All lines from the line containing "マニアックス NaaCamp" up to and including the last line of the entries must be written out exactly, with no others.

** Opening Exercise materials block **

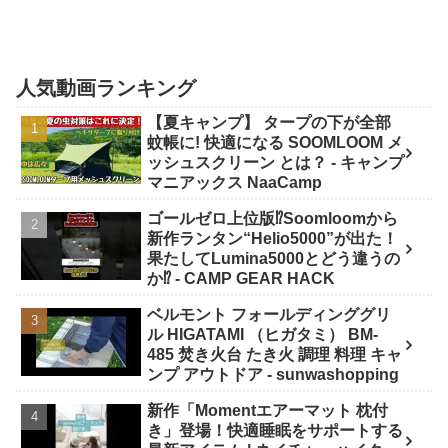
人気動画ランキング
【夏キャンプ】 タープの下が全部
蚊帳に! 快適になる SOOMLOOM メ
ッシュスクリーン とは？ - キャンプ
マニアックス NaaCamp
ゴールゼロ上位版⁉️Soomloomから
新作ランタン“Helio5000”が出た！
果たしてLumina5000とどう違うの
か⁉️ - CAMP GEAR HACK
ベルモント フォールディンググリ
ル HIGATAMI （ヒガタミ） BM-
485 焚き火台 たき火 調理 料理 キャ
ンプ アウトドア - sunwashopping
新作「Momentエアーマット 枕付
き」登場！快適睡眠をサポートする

** Closing Exercise materials block **

**Solved problem:**
マニアックス NaaCamp
ゴールゼロ上位版⁉️Soomloomから
新作ランタン“Helio5000”が出た！
果たしてLumina5000とどう違うの
か⁉️ - CAMP GEAR HACK
ベルモント フォールディンググリ
ル HIGATAMI （ヒガタミ） BM-
485 焚き火台 たき火 調理 料理 キャ
ンプ アウトドア - sunwashopping
新作「Momentエアーマット 枕付
き」登場！快適睡眠をサポートする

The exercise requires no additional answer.